(RECORDS FOR THIS TASK)
..........

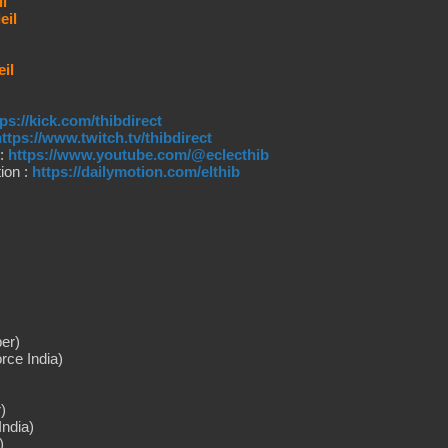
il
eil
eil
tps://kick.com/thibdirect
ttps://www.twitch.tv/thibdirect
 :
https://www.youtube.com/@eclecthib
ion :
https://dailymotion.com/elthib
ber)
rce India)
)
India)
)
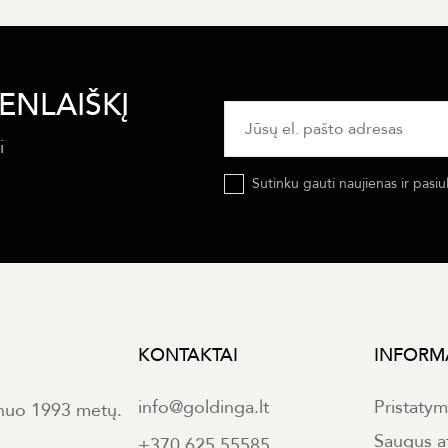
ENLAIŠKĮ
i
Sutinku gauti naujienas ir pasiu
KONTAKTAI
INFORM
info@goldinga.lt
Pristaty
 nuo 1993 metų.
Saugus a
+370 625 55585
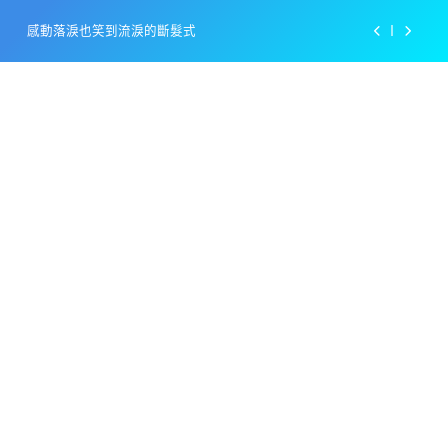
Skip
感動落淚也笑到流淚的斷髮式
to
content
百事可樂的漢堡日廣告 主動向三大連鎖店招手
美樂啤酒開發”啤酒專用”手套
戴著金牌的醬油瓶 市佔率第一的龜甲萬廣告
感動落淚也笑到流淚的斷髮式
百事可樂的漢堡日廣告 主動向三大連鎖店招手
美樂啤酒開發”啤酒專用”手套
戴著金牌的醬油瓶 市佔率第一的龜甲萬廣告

..........

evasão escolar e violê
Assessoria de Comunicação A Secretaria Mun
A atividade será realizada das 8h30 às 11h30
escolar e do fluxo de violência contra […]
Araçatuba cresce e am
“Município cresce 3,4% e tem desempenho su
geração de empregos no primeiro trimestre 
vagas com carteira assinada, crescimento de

..........

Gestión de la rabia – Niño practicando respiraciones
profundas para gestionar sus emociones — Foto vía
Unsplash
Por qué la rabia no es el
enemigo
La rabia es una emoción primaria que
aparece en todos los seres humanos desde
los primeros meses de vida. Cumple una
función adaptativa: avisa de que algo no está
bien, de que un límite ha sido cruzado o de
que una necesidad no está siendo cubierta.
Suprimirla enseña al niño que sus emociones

..........

(WHAT THE TASK REQUIRES)
In the material above, each line with the word "rabia" should be copied.

(SOLUTION)
Gestión de la rabia – Niño practicando respiraciones
Por qué la rabia no es el
La rabia es una emoción primaria que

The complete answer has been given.